Technically, the film is a triumph. Brendan Cowell (already an established actor) shows some great promise in some extremely effective staging and his choreography of the action – especially given the extra time constraints on television production, and the cinematography by Simon Harding – often lingering on the stunning Tasmanian landscape – is beautiful.
The film also boasts immaculate production design and art decoration (Felicity Abbott and Loretta Cosgrove, respectively) which immediately draws the viewer into the world with its incredible attention to detail that perfectly evokes the period, often in the most surprising ways.

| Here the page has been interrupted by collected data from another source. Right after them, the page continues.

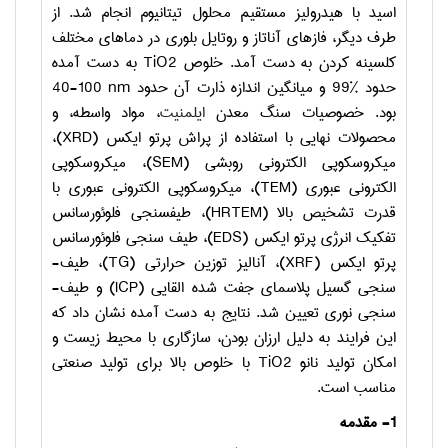
اسید با هیدرولیز مستقیم محلول تیتانیوم انجام شد. از
طرف دیگر، فازهای آناتاز و روتایل بلوری در دماهای مختلف
کلسینه کردن به دست آمد. خلوص
TiO2
به دست آمده
حدود %99 و میانگین اندازه ذارت آن حدود
nm
100-40
بود. خصوصیات سنگ معدن
ایلمنیت
، مواد واسطه، و
محصولات نهایی با استفاده از پراش پرتو ایکس (
XRD
)،
میکروسکوپی الکترونی روبشی (
SEM
)، میکروسکوپی
الکترونی عبوری (
TEM
)، میکروسکوپی الکترونی عبوری با
قدرت تشخیص بالا (
HRTEM
)، طیف­سنجی فلوئورسانس
تفکیک انرژی پرتو ایکس (
EDS
)، طیف­ سنجی فلوئورسانس
پرتو ایکس (
XRF
)، آنالیز توزین حرارتی (
TG
)، طیف­
سنجی گسیل پلاسمای جفت شده القایی (
ICP
) و طیف­
سنجی نوری تعیین شد. نتایج به دست آمده نشان داد که
این فرایند به دلیل ارزان بودن، سازگاری با محیط زیست و
امکان تولید نانو
TiO2
با خلوص بالا برای تولید صنعتی
مناسب است.
1- مقدمه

Roger Mason’s score, which recalls the iconic theme of Ennio Morricone’s Man With No Name in spirit, but an entirely original interpretation, is a revelation, hopefully they release a soundtrack of his work in the not too distant future.
Narratively the film is less successful, despite some sharp and truthful period dialogue from Cowell (who also wrote). The problem seems to come in the short running time and the subsequent lack of character development, especially in Howe who we’re barely introduced to for the first quarter of the film.
The film spends a good deal of time telling us about how Michael Howe commands the respect of his people and how he represents a genuine opposition to the prevailing English who owned and governed the majority of the land, but unlike the legend of Ned Kelly for example, we never really see him being a hero to his people at all.
Sure he attacks the rich and plunders their goods, but it’s never really made clear that he has a political agenda (although in one scene he rallies his band of outlaws with speechifying about it, but as we know from this enlightened age, someone’s actual agenda can be quite different to what they say), and subsequently it’s hard for the audience to really root for him, despite a fine performance from Damon Herriman, who gives an unsuspecting, but very effective performance in the role.
The Outlaw Michael Howe is a finely crafted work, in fact the more cinematic moments are so well handled that when its television origins inevitably show through, it’s actually a little more disappointing for it. Regardless, it’s a fine show of talent from some extremely talented individuals given tough constraints.
The Outlaw Michael Howe is out on DVD through Madman Entertainment.